**WHAT TO DO:** Among the entries below, find the lines that hold the word "werkomgeving" and report them.

[Stored data entries]
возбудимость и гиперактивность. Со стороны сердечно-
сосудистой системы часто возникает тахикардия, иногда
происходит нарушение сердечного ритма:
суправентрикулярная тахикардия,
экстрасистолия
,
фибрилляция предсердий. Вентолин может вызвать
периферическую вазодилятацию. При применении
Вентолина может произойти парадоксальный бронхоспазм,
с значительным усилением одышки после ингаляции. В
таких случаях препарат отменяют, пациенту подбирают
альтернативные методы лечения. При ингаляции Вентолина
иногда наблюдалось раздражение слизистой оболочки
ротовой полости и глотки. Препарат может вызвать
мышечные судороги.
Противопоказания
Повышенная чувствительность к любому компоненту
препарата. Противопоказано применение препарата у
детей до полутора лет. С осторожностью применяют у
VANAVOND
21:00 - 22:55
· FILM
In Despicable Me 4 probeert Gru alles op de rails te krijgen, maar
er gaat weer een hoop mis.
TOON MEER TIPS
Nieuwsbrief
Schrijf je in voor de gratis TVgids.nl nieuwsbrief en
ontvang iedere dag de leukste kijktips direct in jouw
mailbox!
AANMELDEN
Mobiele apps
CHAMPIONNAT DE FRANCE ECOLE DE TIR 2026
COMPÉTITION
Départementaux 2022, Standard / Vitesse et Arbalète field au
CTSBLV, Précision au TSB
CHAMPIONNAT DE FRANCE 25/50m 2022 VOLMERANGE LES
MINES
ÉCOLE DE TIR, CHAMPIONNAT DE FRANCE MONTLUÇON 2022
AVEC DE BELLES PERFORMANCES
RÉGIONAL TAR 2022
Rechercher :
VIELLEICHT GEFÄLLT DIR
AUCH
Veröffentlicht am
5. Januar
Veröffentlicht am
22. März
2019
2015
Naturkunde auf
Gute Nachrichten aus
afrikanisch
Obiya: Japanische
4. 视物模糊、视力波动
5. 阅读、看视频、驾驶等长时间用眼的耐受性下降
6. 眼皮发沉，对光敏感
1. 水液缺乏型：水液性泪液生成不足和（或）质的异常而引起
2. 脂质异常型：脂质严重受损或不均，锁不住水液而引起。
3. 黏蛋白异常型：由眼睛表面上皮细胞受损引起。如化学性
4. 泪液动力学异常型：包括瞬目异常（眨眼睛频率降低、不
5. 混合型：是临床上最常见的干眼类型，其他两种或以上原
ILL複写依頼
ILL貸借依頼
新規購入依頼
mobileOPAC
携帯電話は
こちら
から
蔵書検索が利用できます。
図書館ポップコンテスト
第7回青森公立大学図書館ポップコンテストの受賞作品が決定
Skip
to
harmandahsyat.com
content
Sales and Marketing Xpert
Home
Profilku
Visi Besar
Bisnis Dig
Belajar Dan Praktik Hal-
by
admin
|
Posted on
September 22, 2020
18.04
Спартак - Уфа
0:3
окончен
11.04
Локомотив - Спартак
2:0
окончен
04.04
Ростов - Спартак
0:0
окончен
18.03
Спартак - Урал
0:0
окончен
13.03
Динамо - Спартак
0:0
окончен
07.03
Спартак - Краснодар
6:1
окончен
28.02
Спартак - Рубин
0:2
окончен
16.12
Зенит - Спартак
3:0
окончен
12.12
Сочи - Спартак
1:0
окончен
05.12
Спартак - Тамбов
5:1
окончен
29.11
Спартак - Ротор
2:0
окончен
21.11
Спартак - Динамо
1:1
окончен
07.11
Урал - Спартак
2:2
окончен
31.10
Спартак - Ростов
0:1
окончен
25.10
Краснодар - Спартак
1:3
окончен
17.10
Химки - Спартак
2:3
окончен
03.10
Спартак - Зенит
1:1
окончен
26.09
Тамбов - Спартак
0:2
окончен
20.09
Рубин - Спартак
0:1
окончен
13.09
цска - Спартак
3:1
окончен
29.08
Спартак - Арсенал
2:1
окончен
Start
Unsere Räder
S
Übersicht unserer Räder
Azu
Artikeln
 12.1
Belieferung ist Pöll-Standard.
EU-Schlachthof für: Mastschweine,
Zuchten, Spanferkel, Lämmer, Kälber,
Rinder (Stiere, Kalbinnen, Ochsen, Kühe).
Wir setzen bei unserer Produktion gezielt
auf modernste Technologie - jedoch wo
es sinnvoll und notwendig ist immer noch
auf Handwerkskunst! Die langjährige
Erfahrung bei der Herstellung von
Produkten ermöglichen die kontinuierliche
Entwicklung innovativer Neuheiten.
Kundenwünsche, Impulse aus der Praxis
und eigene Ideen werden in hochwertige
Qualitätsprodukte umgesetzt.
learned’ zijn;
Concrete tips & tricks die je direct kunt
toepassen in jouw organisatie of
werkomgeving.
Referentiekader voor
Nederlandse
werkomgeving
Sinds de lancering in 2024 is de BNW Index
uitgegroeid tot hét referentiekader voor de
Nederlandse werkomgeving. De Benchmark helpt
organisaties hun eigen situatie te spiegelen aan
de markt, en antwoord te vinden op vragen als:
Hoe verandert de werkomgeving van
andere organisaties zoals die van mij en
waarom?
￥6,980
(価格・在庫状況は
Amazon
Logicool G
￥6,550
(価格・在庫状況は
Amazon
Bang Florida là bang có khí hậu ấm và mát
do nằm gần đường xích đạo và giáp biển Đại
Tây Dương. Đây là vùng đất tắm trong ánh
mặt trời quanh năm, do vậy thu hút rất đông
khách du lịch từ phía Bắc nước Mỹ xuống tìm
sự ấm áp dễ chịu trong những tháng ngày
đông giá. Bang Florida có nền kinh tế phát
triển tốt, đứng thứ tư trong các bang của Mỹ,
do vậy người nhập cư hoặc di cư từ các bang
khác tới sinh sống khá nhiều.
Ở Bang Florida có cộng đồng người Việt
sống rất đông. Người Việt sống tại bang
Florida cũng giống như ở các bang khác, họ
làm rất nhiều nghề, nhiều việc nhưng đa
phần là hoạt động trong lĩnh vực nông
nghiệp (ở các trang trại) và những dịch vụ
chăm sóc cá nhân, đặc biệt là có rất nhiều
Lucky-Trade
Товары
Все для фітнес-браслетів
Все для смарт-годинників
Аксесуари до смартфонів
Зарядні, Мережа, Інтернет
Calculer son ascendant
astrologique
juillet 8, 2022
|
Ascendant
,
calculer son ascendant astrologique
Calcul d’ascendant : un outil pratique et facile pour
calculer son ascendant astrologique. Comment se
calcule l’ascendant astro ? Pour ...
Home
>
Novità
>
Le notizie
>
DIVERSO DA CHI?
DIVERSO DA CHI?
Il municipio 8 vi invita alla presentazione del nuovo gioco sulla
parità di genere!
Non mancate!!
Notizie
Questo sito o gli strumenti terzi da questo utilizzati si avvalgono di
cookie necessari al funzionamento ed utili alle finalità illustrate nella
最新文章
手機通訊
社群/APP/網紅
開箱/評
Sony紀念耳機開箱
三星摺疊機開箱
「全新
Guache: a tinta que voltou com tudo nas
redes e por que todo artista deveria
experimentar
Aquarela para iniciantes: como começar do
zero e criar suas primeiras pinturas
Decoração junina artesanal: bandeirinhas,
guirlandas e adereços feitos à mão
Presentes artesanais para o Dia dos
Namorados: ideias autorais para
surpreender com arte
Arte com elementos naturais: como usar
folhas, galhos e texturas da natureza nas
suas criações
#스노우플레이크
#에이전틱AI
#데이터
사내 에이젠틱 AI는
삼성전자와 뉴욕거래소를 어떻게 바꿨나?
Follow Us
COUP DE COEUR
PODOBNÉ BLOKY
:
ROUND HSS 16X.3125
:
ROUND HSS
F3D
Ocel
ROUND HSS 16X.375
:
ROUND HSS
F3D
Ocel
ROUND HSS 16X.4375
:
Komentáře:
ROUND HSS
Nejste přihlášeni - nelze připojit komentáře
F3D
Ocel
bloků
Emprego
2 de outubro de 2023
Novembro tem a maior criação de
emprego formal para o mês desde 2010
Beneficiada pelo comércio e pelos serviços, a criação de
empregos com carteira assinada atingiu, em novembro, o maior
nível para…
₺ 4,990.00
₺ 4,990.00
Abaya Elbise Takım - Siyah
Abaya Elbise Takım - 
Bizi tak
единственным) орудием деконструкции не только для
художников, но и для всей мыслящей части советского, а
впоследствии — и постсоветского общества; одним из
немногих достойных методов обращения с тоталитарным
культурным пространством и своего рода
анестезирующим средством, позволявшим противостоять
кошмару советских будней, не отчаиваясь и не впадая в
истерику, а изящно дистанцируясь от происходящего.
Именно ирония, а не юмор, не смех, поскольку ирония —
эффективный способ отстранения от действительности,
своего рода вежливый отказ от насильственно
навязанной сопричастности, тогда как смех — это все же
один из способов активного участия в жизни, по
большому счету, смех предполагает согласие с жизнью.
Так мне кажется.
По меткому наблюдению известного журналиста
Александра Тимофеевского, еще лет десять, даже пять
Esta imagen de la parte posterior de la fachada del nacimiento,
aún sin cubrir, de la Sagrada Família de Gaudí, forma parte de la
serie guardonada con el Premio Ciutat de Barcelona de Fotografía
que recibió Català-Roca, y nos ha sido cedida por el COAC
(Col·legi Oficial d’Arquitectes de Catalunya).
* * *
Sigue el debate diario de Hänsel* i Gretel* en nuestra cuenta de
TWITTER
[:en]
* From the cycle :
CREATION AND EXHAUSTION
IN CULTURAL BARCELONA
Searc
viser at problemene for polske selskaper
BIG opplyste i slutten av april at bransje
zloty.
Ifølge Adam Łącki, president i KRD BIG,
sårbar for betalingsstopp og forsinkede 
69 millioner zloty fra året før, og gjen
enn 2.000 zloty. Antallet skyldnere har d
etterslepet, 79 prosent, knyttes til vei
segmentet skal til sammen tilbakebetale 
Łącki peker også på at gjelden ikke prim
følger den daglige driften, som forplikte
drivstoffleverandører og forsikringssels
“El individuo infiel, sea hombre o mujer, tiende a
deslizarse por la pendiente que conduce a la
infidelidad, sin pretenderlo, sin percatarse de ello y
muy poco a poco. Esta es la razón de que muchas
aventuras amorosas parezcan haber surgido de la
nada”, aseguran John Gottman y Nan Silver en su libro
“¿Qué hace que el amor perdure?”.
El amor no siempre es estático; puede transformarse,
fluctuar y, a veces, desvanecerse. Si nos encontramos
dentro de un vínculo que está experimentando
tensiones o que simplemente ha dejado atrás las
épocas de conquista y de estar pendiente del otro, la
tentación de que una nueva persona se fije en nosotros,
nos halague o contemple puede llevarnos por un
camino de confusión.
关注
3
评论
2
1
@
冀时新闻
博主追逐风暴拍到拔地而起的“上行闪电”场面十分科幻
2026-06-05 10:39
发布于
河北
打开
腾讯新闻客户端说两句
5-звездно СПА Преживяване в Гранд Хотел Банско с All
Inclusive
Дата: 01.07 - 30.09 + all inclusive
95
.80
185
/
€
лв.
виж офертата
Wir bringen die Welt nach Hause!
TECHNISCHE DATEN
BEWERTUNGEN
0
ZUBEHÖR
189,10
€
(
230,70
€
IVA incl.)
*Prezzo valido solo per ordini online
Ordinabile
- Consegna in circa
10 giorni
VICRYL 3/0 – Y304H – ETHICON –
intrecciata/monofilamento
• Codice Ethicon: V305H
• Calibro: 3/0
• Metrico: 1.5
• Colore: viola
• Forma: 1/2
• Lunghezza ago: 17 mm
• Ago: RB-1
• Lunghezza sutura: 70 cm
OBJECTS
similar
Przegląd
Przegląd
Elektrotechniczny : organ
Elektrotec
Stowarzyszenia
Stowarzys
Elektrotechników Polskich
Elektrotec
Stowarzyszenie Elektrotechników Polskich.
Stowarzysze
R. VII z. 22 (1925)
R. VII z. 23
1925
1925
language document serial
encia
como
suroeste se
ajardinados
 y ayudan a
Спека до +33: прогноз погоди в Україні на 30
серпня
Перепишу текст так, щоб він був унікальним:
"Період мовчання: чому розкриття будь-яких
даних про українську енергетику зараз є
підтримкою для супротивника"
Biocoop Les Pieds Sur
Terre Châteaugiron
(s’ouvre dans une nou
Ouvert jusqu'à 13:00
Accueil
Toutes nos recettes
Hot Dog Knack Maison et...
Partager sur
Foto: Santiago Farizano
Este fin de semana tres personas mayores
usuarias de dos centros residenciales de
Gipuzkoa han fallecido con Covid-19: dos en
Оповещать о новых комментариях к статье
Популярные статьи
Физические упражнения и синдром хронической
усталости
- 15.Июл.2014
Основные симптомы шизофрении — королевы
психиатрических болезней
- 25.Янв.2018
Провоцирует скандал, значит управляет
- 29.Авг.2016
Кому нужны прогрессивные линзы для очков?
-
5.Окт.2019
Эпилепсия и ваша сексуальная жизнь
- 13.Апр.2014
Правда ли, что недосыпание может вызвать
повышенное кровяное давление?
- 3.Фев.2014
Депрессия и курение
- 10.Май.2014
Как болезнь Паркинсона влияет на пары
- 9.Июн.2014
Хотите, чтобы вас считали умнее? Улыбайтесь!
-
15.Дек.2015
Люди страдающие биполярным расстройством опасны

**OUTPUT BELOW:**
werkomgeving.
werkomgeving
Nederlandse werkomgeving. De Benchmark helpt
Hoe verandert de werkomgeving van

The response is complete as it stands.